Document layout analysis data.
===
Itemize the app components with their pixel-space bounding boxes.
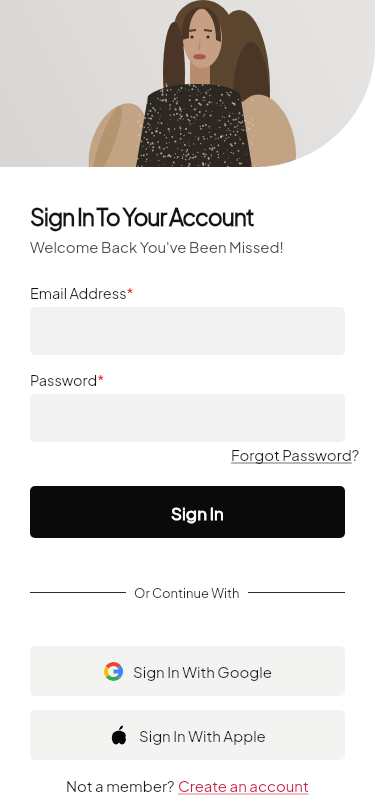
staticText: Create an account — [178, 776, 309, 795]
staticText: Forgot Password? — [231, 445, 360, 464]
button[interactable]: Forgot Password? — [231, 445, 360, 464]
staticText: Sign In With Apple — [139, 726, 266, 745]
button[interactable]: Sign In — [30, 486, 345, 538]
staticText: Sign In — [171, 502, 224, 523]
staticText: Sign In With Google — [133, 662, 272, 681]
button[interactable]: Sign In With Apple — [30, 710, 345, 760]
staticText: Sign In To Your Account — [30, 202, 254, 231]
staticText: Email Address* — [30, 284, 134, 302]
button[interactable]: Sign In With Google — [30, 646, 345, 696]
staticText: Welcome Back You've Been Missed! — [30, 237, 284, 256]
staticText: Or Continue With — [134, 585, 240, 601]
staticText: Not a member? — [66, 776, 178, 795]
staticText: Password* — [30, 371, 105, 389]
button[interactable]: Create an account — [178, 776, 309, 795]
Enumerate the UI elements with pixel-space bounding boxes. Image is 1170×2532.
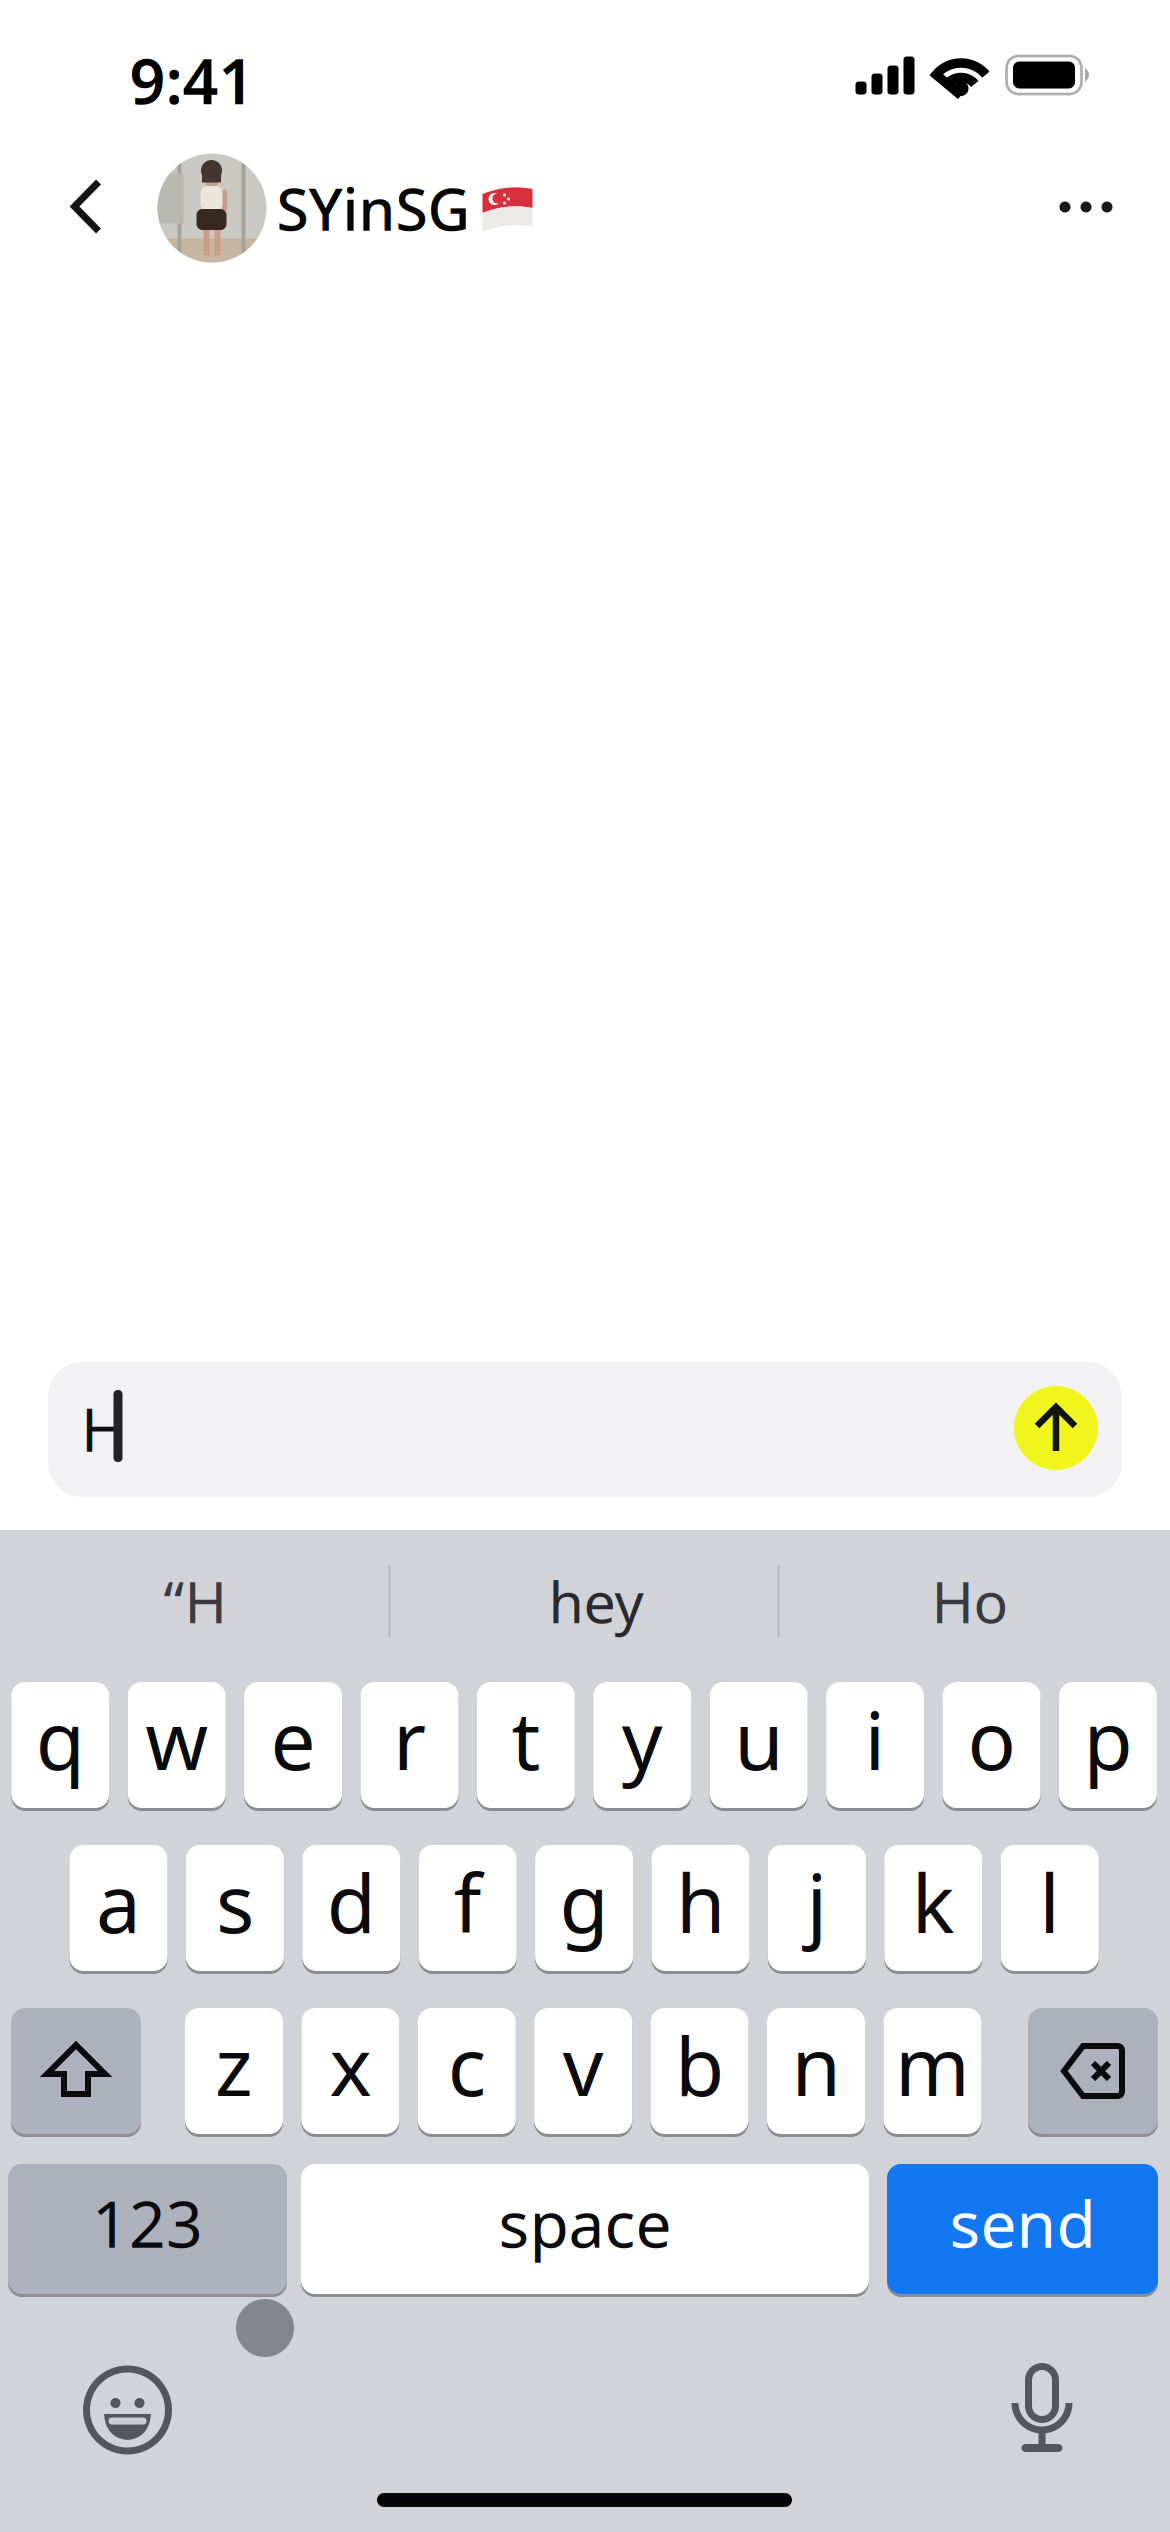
button[interactable]: s [186, 1843, 284, 1973]
button[interactable] [993, 2350, 1091, 2458]
staticText: h [676, 1849, 725, 1955]
staticText: z [215, 2012, 253, 2118]
staticText: w [145, 1686, 208, 1792]
staticText: n [792, 2012, 840, 2118]
staticText: d [327, 1849, 376, 1955]
button[interactable]: m [883, 2006, 981, 2136]
button[interactable] [1014, 1386, 1098, 1470]
staticText: e [271, 1686, 316, 1792]
button[interactable]: SYinSG [158, 154, 534, 262]
button[interactable]: j [768, 1843, 866, 1973]
staticText: x [329, 2012, 371, 2118]
staticText: t [511, 1686, 540, 1792]
button[interactable] [70, 178, 104, 235]
button[interactable]: w [128, 1680, 226, 1810]
staticText: a [96, 1849, 141, 1955]
staticText: r [393, 1686, 426, 1792]
staticText: k [912, 1849, 955, 1955]
button[interactable]: 123 [8, 2162, 287, 2296]
button[interactable]: n [767, 2006, 865, 2136]
button[interactable]: Ho [780, 1531, 1160, 1671]
button[interactable]: q [11, 1680, 109, 1810]
button[interactable]: d [302, 1843, 400, 1973]
button[interactable]: hey [406, 1531, 786, 1671]
staticText: g [560, 1849, 609, 1955]
button[interactable]: t [477, 1680, 575, 1810]
staticText: hey [548, 1563, 644, 1639]
button[interactable]: “H [5, 1531, 385, 1671]
staticText: l [1039, 1849, 1060, 1955]
button[interactable]: space [301, 2162, 869, 2296]
staticText: b [675, 2012, 724, 2118]
button[interactable] [78, 2361, 176, 2459]
button[interactable]: h [652, 1843, 750, 1973]
staticText: Ho [932, 1563, 1008, 1639]
staticText: u [734, 1686, 783, 1792]
button[interactable]: g [535, 1843, 633, 1973]
staticText: j [806, 1849, 827, 1955]
staticText: SYinSG [276, 169, 470, 247]
staticText: y [622, 1686, 663, 1792]
staticText: f [454, 1849, 482, 1955]
button[interactable]: e [244, 1680, 342, 1810]
button[interactable]: f [419, 1843, 517, 1973]
staticText: H [81, 1389, 125, 1468]
button[interactable]: x [301, 2006, 399, 2136]
staticText: m [895, 2012, 970, 2118]
button[interactable]: i [826, 1680, 924, 1810]
button[interactable]: b [651, 2006, 749, 2136]
button[interactable]: p [1059, 1680, 1157, 1810]
button[interactable]: v [534, 2006, 632, 2136]
staticText: i [865, 1686, 886, 1792]
button[interactable] [1028, 2006, 1158, 2136]
button[interactable]: y [593, 1680, 691, 1810]
button[interactable]: r [360, 1680, 458, 1810]
button[interactable]: l [1001, 1843, 1099, 1973]
button[interactable]: z [185, 2006, 283, 2136]
staticText: 123 [92, 2180, 203, 2266]
staticText: q [36, 1686, 85, 1792]
button[interactable]: H [48, 1362, 1122, 1497]
button[interactable] [11, 2006, 141, 2136]
staticText: send [950, 2180, 1096, 2266]
staticText: 9:41 [130, 38, 254, 122]
staticText: s [216, 1849, 254, 1955]
staticText: space [498, 2180, 672, 2266]
button[interactable]: a [70, 1843, 168, 1973]
button[interactable]: c [418, 2006, 516, 2136]
button[interactable]: u [710, 1680, 808, 1810]
button[interactable]: o [942, 1680, 1040, 1810]
button[interactable]: k [884, 1843, 982, 1973]
button[interactable] [1046, 177, 1126, 237]
staticText: “H [164, 1563, 226, 1639]
staticText: o [968, 1686, 1016, 1792]
button[interactable]: send [887, 2162, 1158, 2296]
staticText: c [448, 2012, 486, 2118]
staticText: v [563, 2012, 604, 2118]
staticText: p [1083, 1686, 1132, 1792]
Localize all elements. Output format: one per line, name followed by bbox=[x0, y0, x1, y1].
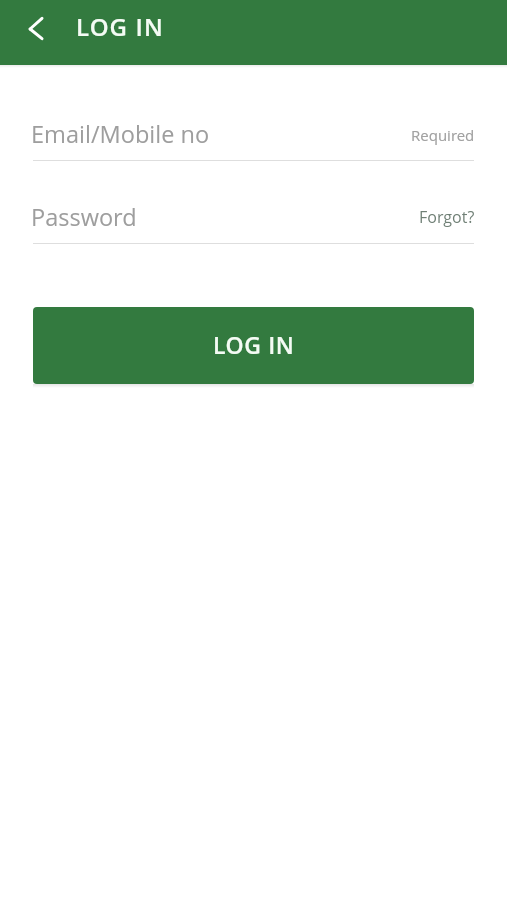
===
EXERCISE PROMPT. Collect every line with the string "Password" from the records, and copy each.

ANSWER SECTION.
staticText: Forgot Password? — [231, 445, 360, 464]
button[interactable]: Forgot Password? — [231, 445, 360, 464]
staticText: Password* — [30, 371, 105, 389]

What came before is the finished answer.